* _Dataset records_
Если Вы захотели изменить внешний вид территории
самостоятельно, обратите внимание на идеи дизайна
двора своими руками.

* * *

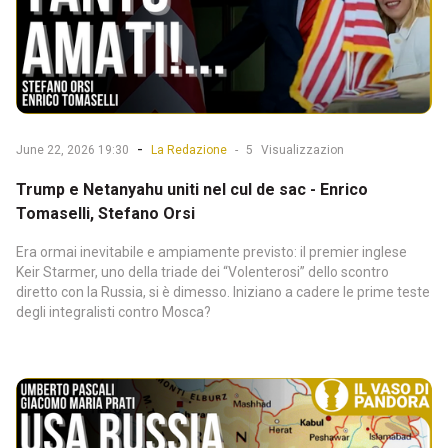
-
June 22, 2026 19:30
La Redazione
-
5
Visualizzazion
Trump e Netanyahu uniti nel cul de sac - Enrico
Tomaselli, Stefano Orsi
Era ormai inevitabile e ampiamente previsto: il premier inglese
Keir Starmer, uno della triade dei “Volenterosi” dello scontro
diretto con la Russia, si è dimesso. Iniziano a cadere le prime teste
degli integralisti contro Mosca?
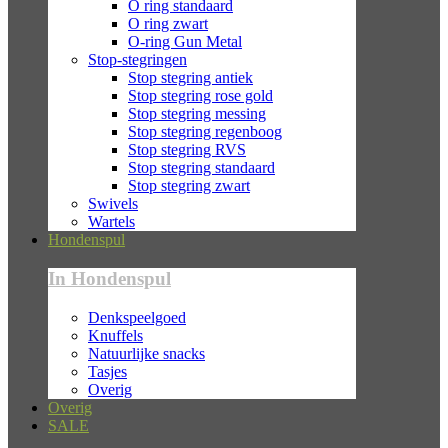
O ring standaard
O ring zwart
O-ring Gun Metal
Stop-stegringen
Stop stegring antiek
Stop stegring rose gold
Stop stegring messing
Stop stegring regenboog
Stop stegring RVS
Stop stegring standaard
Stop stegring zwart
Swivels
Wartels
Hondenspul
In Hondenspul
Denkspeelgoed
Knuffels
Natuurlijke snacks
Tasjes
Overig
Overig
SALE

* _Exercise goal_
Among the records, find every line holding the word "Stop" and copy it.

* _Completed exercise_
Stop-stegringen
Stop stegring antiek
Stop stegring rose gold
Stop stegring messing
Stop stegring regenboog
Stop stegring RVS
Stop stegring standaard
Stop stegring zwart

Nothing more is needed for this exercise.